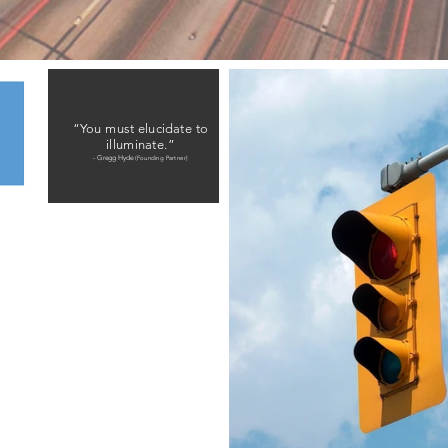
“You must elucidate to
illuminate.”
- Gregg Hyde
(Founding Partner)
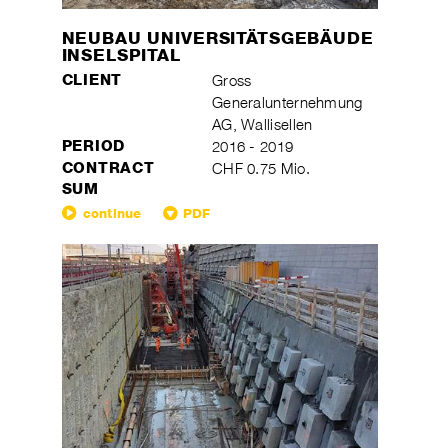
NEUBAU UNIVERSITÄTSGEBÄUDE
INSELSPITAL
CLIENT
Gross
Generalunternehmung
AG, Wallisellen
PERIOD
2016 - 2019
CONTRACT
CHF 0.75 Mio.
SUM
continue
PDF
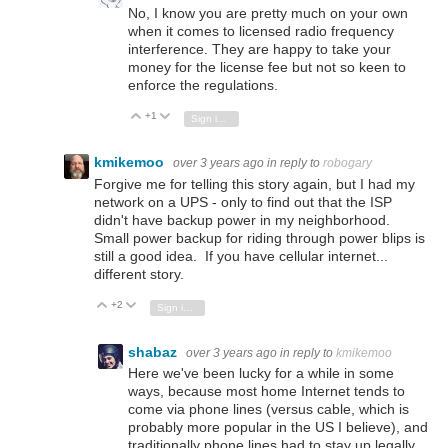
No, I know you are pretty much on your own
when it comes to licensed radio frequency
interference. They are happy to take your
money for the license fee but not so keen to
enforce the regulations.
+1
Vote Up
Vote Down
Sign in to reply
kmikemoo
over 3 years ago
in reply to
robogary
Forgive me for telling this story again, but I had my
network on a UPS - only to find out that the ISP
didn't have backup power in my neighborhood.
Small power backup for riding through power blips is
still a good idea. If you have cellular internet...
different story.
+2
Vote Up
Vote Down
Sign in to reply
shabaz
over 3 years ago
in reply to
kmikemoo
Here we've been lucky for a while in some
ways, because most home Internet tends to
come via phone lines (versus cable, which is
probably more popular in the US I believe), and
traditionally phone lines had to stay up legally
.....
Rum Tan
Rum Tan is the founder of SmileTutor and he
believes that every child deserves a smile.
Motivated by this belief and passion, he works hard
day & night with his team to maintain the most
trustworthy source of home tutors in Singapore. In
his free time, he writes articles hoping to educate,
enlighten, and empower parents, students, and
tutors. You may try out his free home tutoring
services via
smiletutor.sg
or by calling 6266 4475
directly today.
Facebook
.....
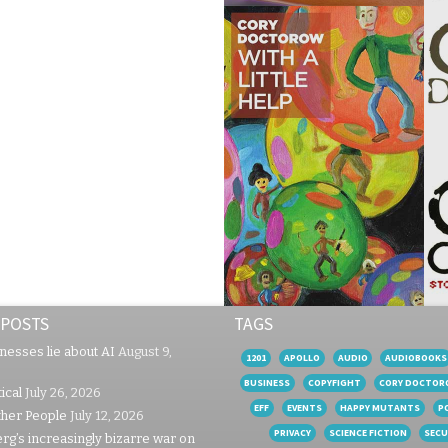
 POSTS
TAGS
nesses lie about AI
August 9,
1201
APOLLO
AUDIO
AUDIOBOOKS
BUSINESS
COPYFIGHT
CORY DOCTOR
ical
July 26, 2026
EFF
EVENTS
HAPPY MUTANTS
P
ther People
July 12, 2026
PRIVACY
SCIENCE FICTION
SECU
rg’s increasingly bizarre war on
.....
_WHAT YOU WILL DO_
Check every line of the records, and copy the ones that hold the word "most".

_YOUR RESPONSE_
ways, because most home Internet tends to
day & night with his team to maintain the most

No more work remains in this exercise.